The Maccabees at Manchester Academy, England, 6 October 2009 – Live Review and Setlist

October 7, 2009

Gig/Concert: The Maccabees
Venue: Manchester Academy, Manchester, England
Date: 6 October 2009
Headliners: The Maccabees
In one word: Kindred

Nothing could put a dampener on my excitable spirits on this evening, not even the torrential rain that poured continuously throughout my journey to Manchester Academy. Seeing The Maccabees, a five piece band from South London via Brighton. I’ve seen the band twice before, most recently in May when they played the Academy 2 in the Student’s Union. Their second album, Wall Of Arms, had been released only a few days before the gig, but the fans welcomed the new tracks with open arms. Five months down the line and practically everyone in the crowd was singing every word along with front man Orlando Weeks.

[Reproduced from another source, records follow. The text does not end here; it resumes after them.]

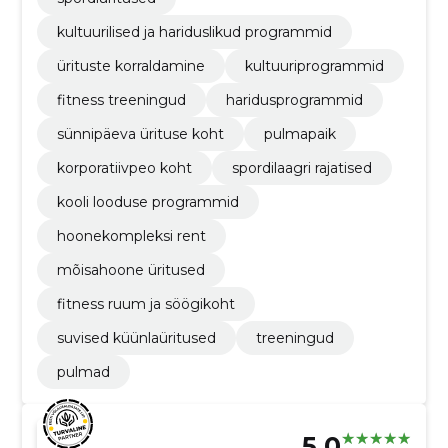
kultuurilised ja hariduslikud programmid
ürituste korraldamine
kultuuriprogrammid
fitness treeningud
haridusprogrammid
sünnipäeva ürituse koht
pulmapaik
korporatiivpeo koht
spordilaagri rajatised
kooli looduse programmid
hoonekompleksi rent
mõisahoone üritused
fitness ruum ja söögikoht
suvised küünlaüritused
treeningud
pulmad
5.0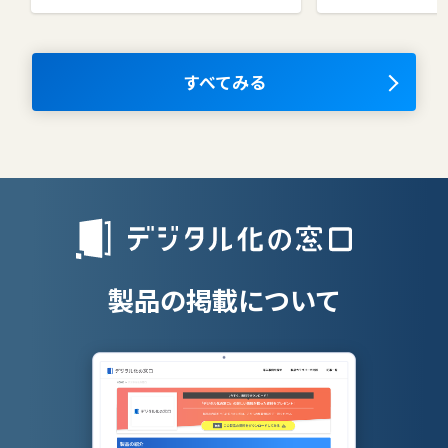
コラボレーションツール
タレントマネ
ム
ナレッジマネジメントツール
OKRツール
すべてみる
AIツール
離職防止ツー
エンタープライズサーチ
リファラル採
人材派遣管理
授業支援シス
製品の掲載について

The support came from a trio called Peggy Sue (formerly known as Peggy Sue and the Pirates, but alas, the Pirates have upped and left), also from Brighton. They played a half hour set to a growing crowd during which the two female members, Rosa Rex and Katy Klaw, swapped instruments at least 5 times. Multi-talented musicians, that’s what I like to see! Memorable songs of theirs were ‘The Sea The Sea’, ‘Once We Were Strangers’ and ‘Watchman’. Their alternative folk music paved the way nicely for The Maccabees’ set.

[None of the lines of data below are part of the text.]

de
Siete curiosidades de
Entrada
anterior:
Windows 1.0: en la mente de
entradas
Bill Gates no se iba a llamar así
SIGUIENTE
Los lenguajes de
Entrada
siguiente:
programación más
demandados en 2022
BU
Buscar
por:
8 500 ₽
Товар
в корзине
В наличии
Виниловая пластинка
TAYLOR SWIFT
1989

There is always a certain vibe at a Maccabees concert; anyone who has seen them live can vouch for that. As soon as they take to the stage the crowd and band become one big, happy family, looking out for each other. Except, at this gig, there were two distant cousins twice removed who weren’t all that welcome, or welcoming. Part way through the set during Colour It In track ‘Precious Time’, a fight broke out right behind where I was stood. Not just a petty scrap, a full on fight. Guitarist Felix White came right to the edge of the stage and told the rowdy twosome to interject: “Oi! What do you think you’re doing? Get outside if you want to do that. We’ll have none of that in here.”The band had stopped playing and Orlando Weeks had a look of bewilderment across his face. The room was quiet, I think everyone was pretty stunned, until he started singing the chorus to the song. Fighting at a metal show or a hardcore punk gig, fair enough, it does happen sometimes, but not at an indie show where the band sing of toothpaste kisses, trips to Disneyland and a local swimming pool.

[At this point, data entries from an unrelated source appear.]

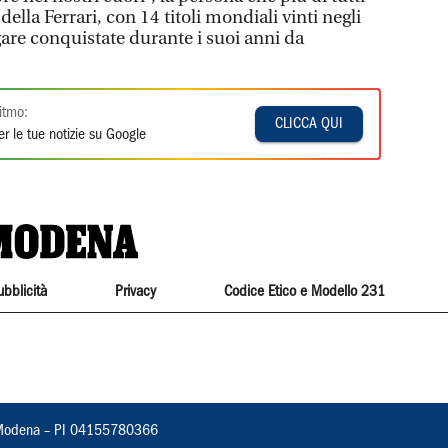
della Ferrari, con 14 titoli mondiali vinti negli
gare conquistate durante i suoi anni da
itmo:
CLICCA QUI
r le tue notizie su Google
ubblicità
Privacy
Codice Etico e Modello 231
22, Modena – PI 04155780366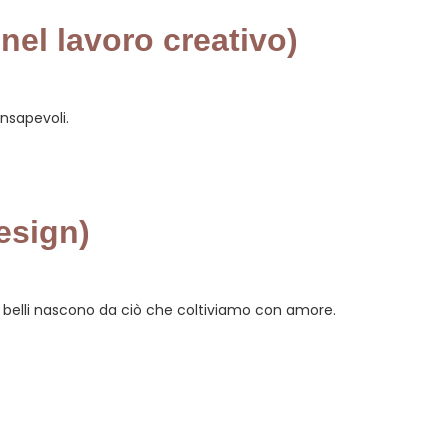
 nel lavoro creativo)
onsapevoli.
esign)
più belli nascono da ciò che coltiviamo con amore.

The band quickly moved on to ‘Dinosaurs’, a track from their new album, but it was clear that Felix was still distracted. He was peering out into the crowd, checking that everything was ok. It wasn’t until the next song that the usual fun-loving mood had returned and the band got back into the full swing of things. That’s what I love about The Maccabees; they care about their fans. Throughout the gig, Orlando kept asking if everyone was alright, saying that he’d keep checking back over the course of the night. The band feed off the audience’s reaction. Felix, coming to the edge of the stage and posing for any cameras pointing his way with a huge grin on his face, as everyone sang along and bounced to the beat, giving the thumbs up between songs, is a performer I could watch all day. A great entertainer. Even though this band have come a long way, it’s clear that they still love playing live to the people who buy and enjoy their music, and the band share a kindred connection with their loyal fanbase.

The band were on stage for over an hour and 15 minutes, playing a long and pleasing set. They played their second album in its entirety, along with a handful of tracks from their first and a couple of B Sides from recent single ‘Love You Better’. For certain songs, the boys were flanked by a brass section which was a nice surprise. The two guitarists, and brothers, Felix and Hugo White both took to the mic to sing lead vocals on their songs ‘Accordion’ and ‘Hearts That Strangle’. During the latter, Felix looked on with brotherly love and support. I haven’t heard ‘Latchmere’ in any of their live sets for a long time, so to hear the opening chords sent me and the rest of the crowd into a dancing frenzy. Slow crooner ‘Toothpaste Kisses’ received one of the biggest welcomings of the night, with the crowd whistling along with ‘Weeks’, until they picked up the pace with ‘Lego’, one of my favourite songs from their first album, which had everyone dancing again.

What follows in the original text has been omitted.